***** Records for this task *****

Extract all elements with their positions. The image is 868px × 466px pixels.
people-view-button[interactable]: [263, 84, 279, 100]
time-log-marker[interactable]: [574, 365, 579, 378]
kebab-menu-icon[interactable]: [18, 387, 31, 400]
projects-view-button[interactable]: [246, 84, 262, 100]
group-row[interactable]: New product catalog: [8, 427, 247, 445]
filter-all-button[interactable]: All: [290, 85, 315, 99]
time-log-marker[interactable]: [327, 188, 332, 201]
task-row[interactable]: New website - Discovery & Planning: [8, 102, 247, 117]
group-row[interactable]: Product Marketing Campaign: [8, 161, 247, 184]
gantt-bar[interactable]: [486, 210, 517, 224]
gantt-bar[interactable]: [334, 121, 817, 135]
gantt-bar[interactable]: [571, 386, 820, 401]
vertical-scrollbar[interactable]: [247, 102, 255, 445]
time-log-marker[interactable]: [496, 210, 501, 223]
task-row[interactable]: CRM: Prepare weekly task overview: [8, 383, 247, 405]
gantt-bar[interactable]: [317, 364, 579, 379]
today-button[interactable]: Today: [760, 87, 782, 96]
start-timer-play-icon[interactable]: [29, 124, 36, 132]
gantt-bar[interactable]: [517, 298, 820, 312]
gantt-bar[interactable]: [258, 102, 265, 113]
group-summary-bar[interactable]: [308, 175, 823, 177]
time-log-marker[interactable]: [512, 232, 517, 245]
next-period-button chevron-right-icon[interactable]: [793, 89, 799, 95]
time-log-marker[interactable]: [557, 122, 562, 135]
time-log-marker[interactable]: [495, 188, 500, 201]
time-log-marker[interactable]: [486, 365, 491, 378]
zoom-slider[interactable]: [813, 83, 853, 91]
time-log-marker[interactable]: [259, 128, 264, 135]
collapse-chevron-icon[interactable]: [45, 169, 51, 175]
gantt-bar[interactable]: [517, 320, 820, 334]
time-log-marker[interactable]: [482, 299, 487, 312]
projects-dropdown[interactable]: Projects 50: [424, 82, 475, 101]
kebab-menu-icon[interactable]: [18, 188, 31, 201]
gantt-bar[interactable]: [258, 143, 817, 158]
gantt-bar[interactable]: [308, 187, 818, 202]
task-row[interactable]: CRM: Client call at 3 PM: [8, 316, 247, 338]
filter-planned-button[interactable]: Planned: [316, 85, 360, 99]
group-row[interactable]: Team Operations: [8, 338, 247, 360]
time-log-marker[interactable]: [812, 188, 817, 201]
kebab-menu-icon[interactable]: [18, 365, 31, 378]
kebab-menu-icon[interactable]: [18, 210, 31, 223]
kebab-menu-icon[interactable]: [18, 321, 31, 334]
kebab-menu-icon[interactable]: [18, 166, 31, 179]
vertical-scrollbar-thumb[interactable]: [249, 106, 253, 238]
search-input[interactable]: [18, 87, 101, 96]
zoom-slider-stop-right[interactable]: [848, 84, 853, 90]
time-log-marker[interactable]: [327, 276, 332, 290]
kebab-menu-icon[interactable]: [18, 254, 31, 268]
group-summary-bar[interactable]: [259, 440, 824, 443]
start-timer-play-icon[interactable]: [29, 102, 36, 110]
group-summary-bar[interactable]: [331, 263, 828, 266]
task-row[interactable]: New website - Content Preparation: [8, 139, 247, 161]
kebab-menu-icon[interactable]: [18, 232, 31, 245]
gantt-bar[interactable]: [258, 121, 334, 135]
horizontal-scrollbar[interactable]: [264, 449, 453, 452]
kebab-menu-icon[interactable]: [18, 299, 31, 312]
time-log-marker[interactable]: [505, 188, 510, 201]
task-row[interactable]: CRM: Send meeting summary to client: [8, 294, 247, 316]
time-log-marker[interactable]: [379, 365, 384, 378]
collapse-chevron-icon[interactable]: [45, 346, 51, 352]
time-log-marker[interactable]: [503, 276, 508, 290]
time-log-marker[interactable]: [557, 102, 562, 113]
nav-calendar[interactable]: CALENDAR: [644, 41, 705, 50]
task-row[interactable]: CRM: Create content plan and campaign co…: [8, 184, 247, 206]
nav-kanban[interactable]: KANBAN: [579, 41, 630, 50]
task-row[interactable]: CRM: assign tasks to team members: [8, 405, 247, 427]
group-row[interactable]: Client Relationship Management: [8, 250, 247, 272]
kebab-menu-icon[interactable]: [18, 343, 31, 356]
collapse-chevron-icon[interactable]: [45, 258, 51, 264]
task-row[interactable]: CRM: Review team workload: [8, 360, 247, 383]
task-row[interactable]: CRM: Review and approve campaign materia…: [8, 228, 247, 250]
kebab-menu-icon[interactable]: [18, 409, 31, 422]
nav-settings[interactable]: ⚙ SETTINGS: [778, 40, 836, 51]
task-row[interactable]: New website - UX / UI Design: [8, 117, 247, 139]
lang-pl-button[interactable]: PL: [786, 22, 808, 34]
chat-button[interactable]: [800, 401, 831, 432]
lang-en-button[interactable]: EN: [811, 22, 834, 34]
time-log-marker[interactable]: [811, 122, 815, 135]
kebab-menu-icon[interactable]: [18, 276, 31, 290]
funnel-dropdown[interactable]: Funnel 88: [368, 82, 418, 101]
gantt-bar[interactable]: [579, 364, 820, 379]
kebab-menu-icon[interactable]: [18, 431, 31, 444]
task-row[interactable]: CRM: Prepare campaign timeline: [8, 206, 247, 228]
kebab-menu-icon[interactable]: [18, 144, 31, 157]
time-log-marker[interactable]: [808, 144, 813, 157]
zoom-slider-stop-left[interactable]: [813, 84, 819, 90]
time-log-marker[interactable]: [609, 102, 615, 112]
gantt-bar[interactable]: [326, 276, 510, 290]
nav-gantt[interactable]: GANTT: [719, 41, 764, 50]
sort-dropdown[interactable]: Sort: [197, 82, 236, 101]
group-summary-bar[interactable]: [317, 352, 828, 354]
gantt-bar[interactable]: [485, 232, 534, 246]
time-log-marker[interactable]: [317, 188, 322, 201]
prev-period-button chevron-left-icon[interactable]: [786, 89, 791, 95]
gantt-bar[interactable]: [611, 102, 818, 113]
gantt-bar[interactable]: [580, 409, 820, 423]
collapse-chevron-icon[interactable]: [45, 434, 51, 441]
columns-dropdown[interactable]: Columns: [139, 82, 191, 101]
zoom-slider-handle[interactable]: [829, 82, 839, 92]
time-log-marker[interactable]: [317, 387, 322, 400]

*****

__Problem__.
Where a line above holds the word "play", copy it.

__Result__.
start-timer-play-icon[interactable]: [29, 124, 36, 132]
start-timer-play-icon[interactable]: [29, 102, 36, 110]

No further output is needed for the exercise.